BRO CODE VIOLATION! By the bouncer telling me this story, he may have allowed for one night of fucking, but he definitely ruined all chances of lonely bartender to hit it with me on the regular.

Why the bro code is a failure is because too many bros know about the bro code and insist on bragging about it. With girls, it is more of an unspoken code. We must be respectful of each other and our prerogatives. Slutty red dress was trying to get her pussy wet and I wasn’t about to stop her.

Rule #25: The two things you need at every wedding are tissues and a bottle.

3 Jun

You never know when tears will flow, so the best method is to try and hide your real emotions behind some whiskey breath. Now, if you are single as I will be eternally, weddings are a thorough reminder of how I should just go buy some cats, floral curtains and knit until I die at a ripe old crazy age. Now please, hold back on the booze bottle until after the ceremony. Drunkenness at ceremonies usually ends up with reckless pouting and perhaps a scream to end the wedding because you’re still in love with the groom. I wasn’t even in love with the groom.

The main point of every wedding, for the single ladies anyways, is to hookup with the groomsmen. Everyone has been reminded about how beautiful true love is, especially when you’re single. It’s like being hungry and seeing a flame broiled burger. You just want your cut of the action, so step up and follow this fool proof plan into faking love for one night.

Step 1: Look awesome. Wear a big hat. Don’t cry excessively at the ceremony because that’s where men do their initial scoping of all the single ladies, you need to look good and stand out to beat all of those other bitches to the sexiest single man standing on the alter. So use your tissues to blot your eyes before they leak and mess up your make up. Smile at the bride, remember after all, it’s her day and you just have a side mission. Besides, when she walks past you, that’s when all the fellas will be looking your way so you want to distract those horny men from the bride’s flawlessness with your pearly whites. Let them look.

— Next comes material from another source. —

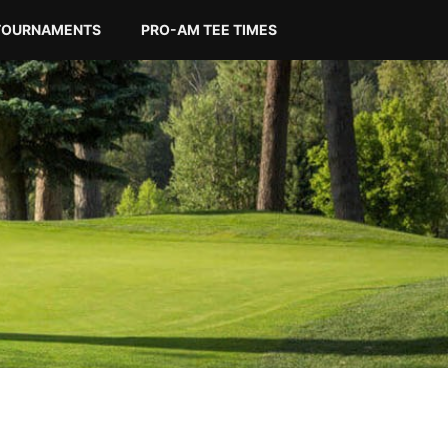
TOURNAMENTS
PRO-AM TEE TIMES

Step 2: An open keg sometimes is not enough, so bring your own bottle. Keep it in your car. Location is key. Some people do the flask thing, but that is so last century. A flask means that you are drinking solo. But if the booze is in your car, then at least you can invite others to your car to drink with as a big group of single hornballs. It’s mating season and booze makes your feathers look brighter. Specifically, you should invite the groomsman that you’ve been eying because every groomsman is going to do everything in his power to get regally trashed. He will use you for your booze and then for your boobies. You get some alone time with zee sexy one and get to get your buzz on; it’s a win-win. If you really want some bonus points, make sure to get a manly liquor like Maker’s Mark or Jim Beam. Men seem to get impressed with manly liquor. He can even share some with his mom if you want more bonus points! Mommy points cannot be replaced or replicated by any swagger or form of courtship.

Step 3: Catch the bouquet, it’s a great conversation piece.

If all goes well, make sure that you booked a cheap hotel room.